For all that I feel the urge to tour, I feel almost equally the nesting impulse. I want a kitchen of my own (with a corresponding crap drawer of my own), a bedroom of my own, an office of my own… I wander the world and pause for a few nights or weeks in other people's homes, with the glimpses in their homey lives. I envy not only my lover, but everyone who has ever shared their own space with me. I don't envy their relationships, but a space in which those relationships can be anchored.
I can articulate these feelings, and the tension between them. (Oh, yes. This is a show in progress.) What hinders me from moving further is an underlying sense that I have no right to those feelings. I made my choice, to create and travel and bring my works as far out into the world as I can. That automatically rules out a certain set of other options, say these voices in my head. What do you expect? You can't have it all.
Ah, yes. I can't have it all, and I'm selfish for even wanting it. I know this feeling, of being drawn to two seemingly mutually exclusive lifestyles, more than one lover, multiple careers, trying for years to merge it all together, resenting… what? the cruel physical realities that prevent me from cloning myself and exploring two (or more) paths, and enjoying those paths with one mind and soul? I should have let this go. Anything else is childish and unrealistic. I should get over my grief and my greed. I should suck it up and brave it out; I certainly shouldn't ever complain or fret or even privately mourn. What do I expect?

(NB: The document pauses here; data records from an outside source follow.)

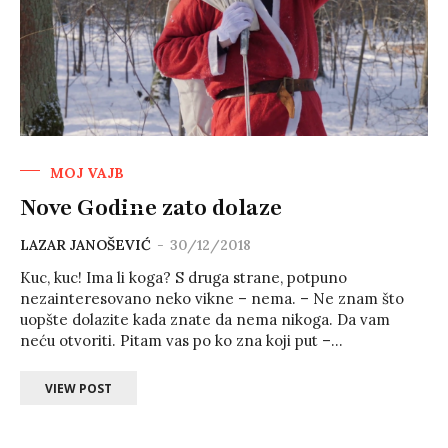
MOJ VAJB
Nove Godine zato dolaze
LAZAR JANOŠEVIĆ
-
30/12/2018
Kuc, kuc! Ima li koga? S druga strane, potpuno
nezainteresovano neko vikne – nema. – Ne znam što
uopšte dolazite kada znate da nema nikoga. Da vam
neću otvoriti. Pitam vas po ko zna koji put –...
VIEW POST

I made my choice.
The punitive voice-overs in my brain, they buzz with a subtle but inescapable undercurrent of judgment. You decided to pursue poly, they say, you tore up your own life for self-produced theatre. Twice. You walked away from committed monogamous relationships in shared realspace, you dumped your tiny little retirement fund into 2012's tour, and you'll never get it back. You made your bed, now you have to lie in it. And if that bed is someone else's bed, if it's not that comfortable, if you have to move on in a few days, well, that goes with the territory, doesn't it? You had a posh king-sized bed 15 years ago and a freelance journalism career, you had a nice firm futon 10 years ago and boxes of cookbooks. None of that was enough, so what did you expect? You don't even deserve your own pillow.
A few of those voices are echoes from past lovers, whose true feelings about my roaming habits I can only guess at; maybe I'm wrong, maybe I'm making it up, but I don't think so, not entirely. I suspect most of the inner critic comes from a society that doesn't really trust wanderers and sluts and artists, or offer many role models for building one's own reality unless you are rich enough to get frequent flyer miles and invest in real estate. But I can also hear my own voice, confused and querulous, in that chorus, and I know it is borne of a lifetime of wanting more than what is presented to me, distrusting the paradigm that is placed on my plate. What do I expect?
Well. Underneath the tears, I expect nothing, except that I will have to keep working, keep hacking away the underbrush to create a new path. I want, someday soon, to look down and see that the path that I'm building has more room than it feels like right now. There is room for me and others whom I love. There is room for real rest along the way (although I will certainly have to build those rest stops, too). There is room. There must be.
I don't expect anything. I can only keep trying.